Sindy Sinn’s mural, “The Great Bin Chicken Apology,” is redefining Sydney’s urban landscape and shedding light on environmental issues surrounding the iconic Australian ibis.
From Newtown’s alleys to Surry Hills’ facades, Sinn’s masterful use of colour and form has indelibly marked Sydney’s cultural tapestry, pushing street art to new heights of creative expression.
Starting with humble band gig posters, Sindy gradually found himself immersed in a world of burgeoning opportunities. As bars began connecting him with brands and he became surrounded by fellow creatives, he found himself in the perfect place at the perfect time.
Throughout this transformative period, Sindy’s style has evolved, embracing a newfound confidence in simplicity where less truly becomes more. This artistic evolution is beautifully exemplified in his latest collaboration, a captivating mural featuring the iconic Australian Ibis, affectionately known as the bin chicken, bin raven, or our personal favourite, the hell hawk.
Adorning the side of the Lord Gladstone, an Inner West pub, the mural depicts a poignant scene—a forlorn ibis peering into an empty rubbish bin. With a touch of tongue-in-cheek humor, it serves as an ‘apology’ for depleting the bird’s primary source of sustenance: our scraps and waste.
Sindy’s mural launch is accompanied by a thought-provoking campaign called “The Great Bin Chicken Apology.” Posters bearing Sindy’s work will be displayed in major cities across Australia, encouraging passersby to reflect on their own unintentional contributions to environmental degradation and the welfare of native wildlife.
The impact of Sindy’s work extends beyond the surface, as it serves as a powerful reminder of the environmental issues surrounding food waste. According to a recent study commissioned by HelloFresh, Australians hold divided opinions on the ideal diet for the Australian White Ibis. Surprisingly, only 42% of respondents correctly identified that the bird’s optimal diet consists of ground insects like worms and small insects, leaving 68% unaware of this fact.
While the Bin Chicken is widely embraced as an iconic Australian symbol, perceptions of the bird remain split.
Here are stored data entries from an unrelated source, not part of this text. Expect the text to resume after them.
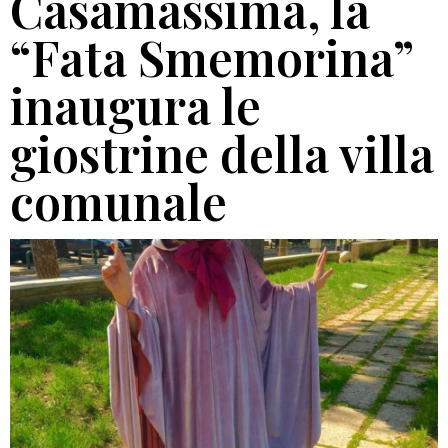
Casamassima, la
“Fata Smemorina”
inaugura le
giostrine della villa
comunale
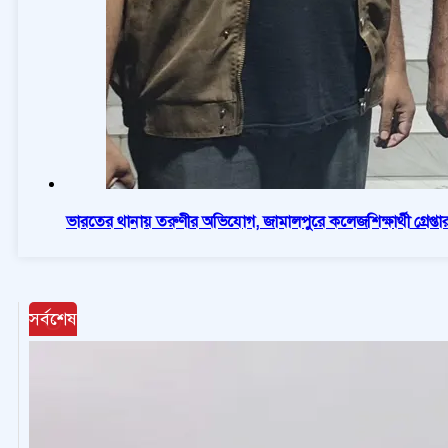
ভারতের থানায় তরুণীর অভিযোগ, জামালপুরে কলেজশিক্ষার্থী গ্রেপ্তা
সর্বশেষ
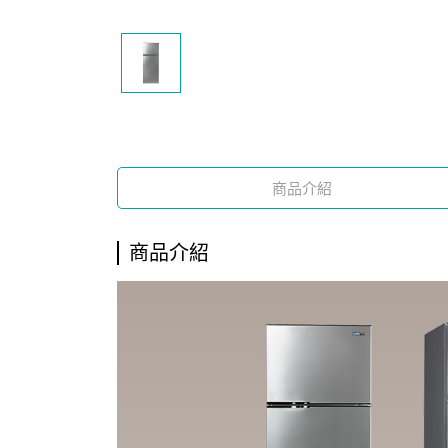
商品介紹
商品介紹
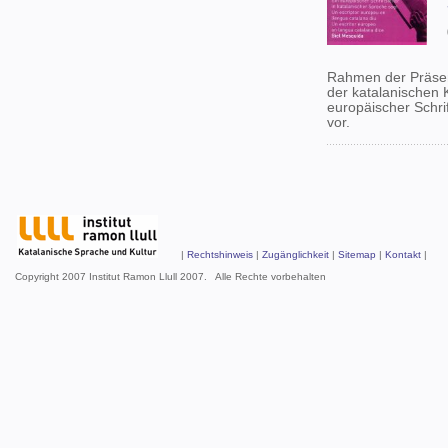
Rahmen der Präsent
der katalanischen 
europäischer Schrif
vor.
|
Rechtshinweis
|
Zugänglichkeit
|
Sitemap
|
Kontakt
| Un
Copyright 2007 Institut Ramon Llull 2007. Alle Rechte vorbehalten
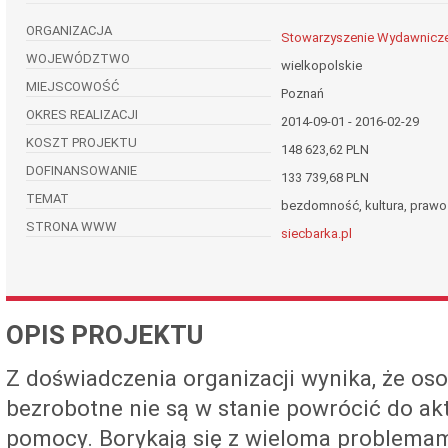
ORGANIZACJA
Stowarzyszenie Wydawnicze
WOJEWÓDZTWO
wielkopolskie
MIEJSCOWOŚĆ
Poznań
OKRES REALIZACJI
2014-09-01 - 2016-02-29
KOSZT PROJEKTU
148 623,62 PLN
DOFINANSOWANIE
133 739,68 PLN
TEMAT
bezdomność, kultura, prawo
STRONA WWW
siecbarka.pl
OPIS PROJEKTU
Z doświadczenia organizacji wynika, że os
bezrobotne nie są w stanie powrócić do ak
pomocy. Borykają się z wieloma problemami:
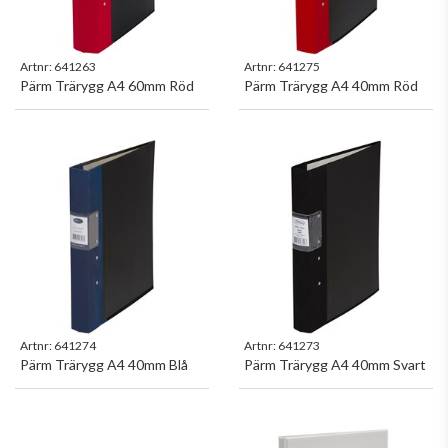
Artnr:
641263
Artnr:
641275
Pärm Trärygg A4 60mm Röd
Pärm Trärygg A4 40mm Röd
Artnr:
641274
Artnr:
641273
Pärm Trärygg A4 40mm Blå
Pärm Trärygg A4 40mm Svart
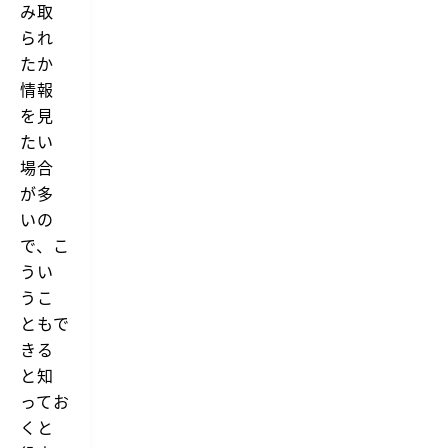
み取
られ
たか
情報
を見
たい
場合
が多
いの
で、こ
うい
うこ
ともで
きる
と知
ってお
くと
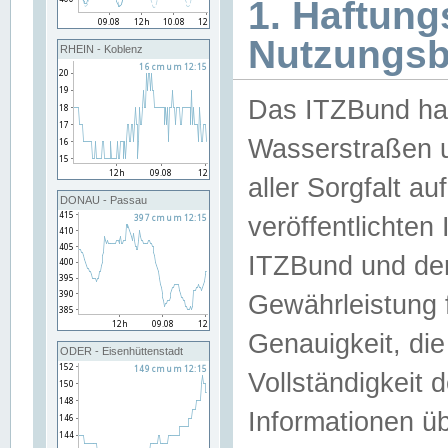
1. Haftun
Nutzungs
RHEIN - Koblenz
Das ITZBund han
Wasserstraßen u
aller Sorgfalt au
DONAU - Passau
veröffentlichte
ITZBund und de
Gewährleistung fü
Genauigkeit, die 
ODER - Eisenhüttenstadt
Vollständigkeit
Informationen 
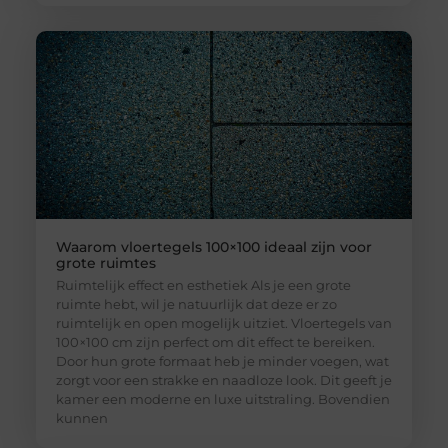
Waarom vloertegels 100×100 ideaal zijn voor
grote ruimtes
Ruimtelijk effect en esthetiek Als je een grote
ruimte hebt, wil je natuurlijk dat deze er zo
ruimtelijk en open mogelijk uitziet. Vloertegels van
100×100 cm zijn perfect om dit effect te bereiken.
Door hun grote formaat heb je minder voegen, wat
zorgt voor een strakke en naadloze look. Dit geeft je
kamer een moderne en luxe uitstraling. Bovendien
kunnen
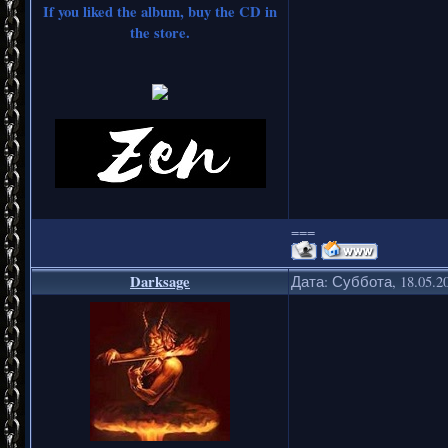
If you liked the album, buy the CD in
the store.
===
Darksage
Дата: Суббота, 18.05.2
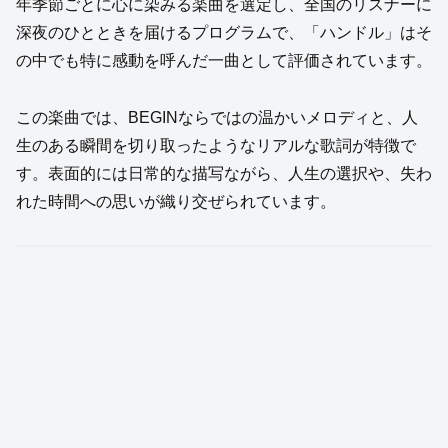
年季節ごとに心に染みる楽曲を選定し、全国のリスナーに
深夜のひとときを届けるプログラムで、「ハンドル」はそ
の中でも特に感動を呼んだ一曲として評価されています。
この楽曲では、BEGINならではの温かいメロディと、人
生のある瞬間を切り取ったようなリアルな歌詞が特徴で
す。表面的には日常的な描写ながら、人生の選択や、失わ
れた時間への思いが織り交ぜられています。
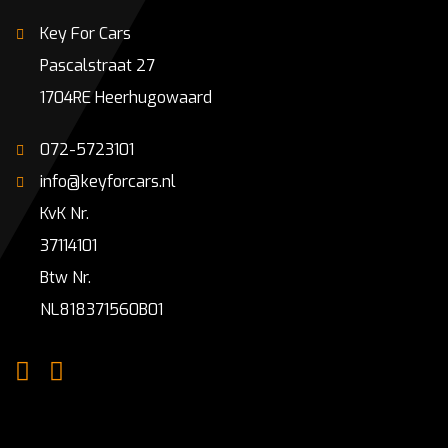
Key For Cars
Pascalstraat 27
1704RE Heerhugowaard
072-5723101
info@keyforcars.nl
KvK Nr.
37114101
Btw Nr.
NL818371560B01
The majority (62%) consider it “iconically Aussie,” with 43% labeling it as “unique” and 23% finding it “beautiful.”
However, 25% view it as “messy,” 19% as “pests,” and 13% even deem it “gross.” Concerned about the bird’s diet, 72% of Australians express a desire to contribute to ensuring the Bin Chicken enjoys a healthier meal than human food scraps and leftovers.
HelloFresh, acknowledging the impact of food waste on the environment, has apologized to the White Ibis for reducing its food source and encourages mindful meal planning, proper food storage, and buying only what is necessary to minimize waste. By making these changes, Australians can positively impact both their own meals and the dietary habits of the beloved Bin Chicken.
In a world where art has the power to inspire change, Sindy Sinn is at the forefront, using his talents to shed light on important environmental issues and spark conversations that can lead to positive action.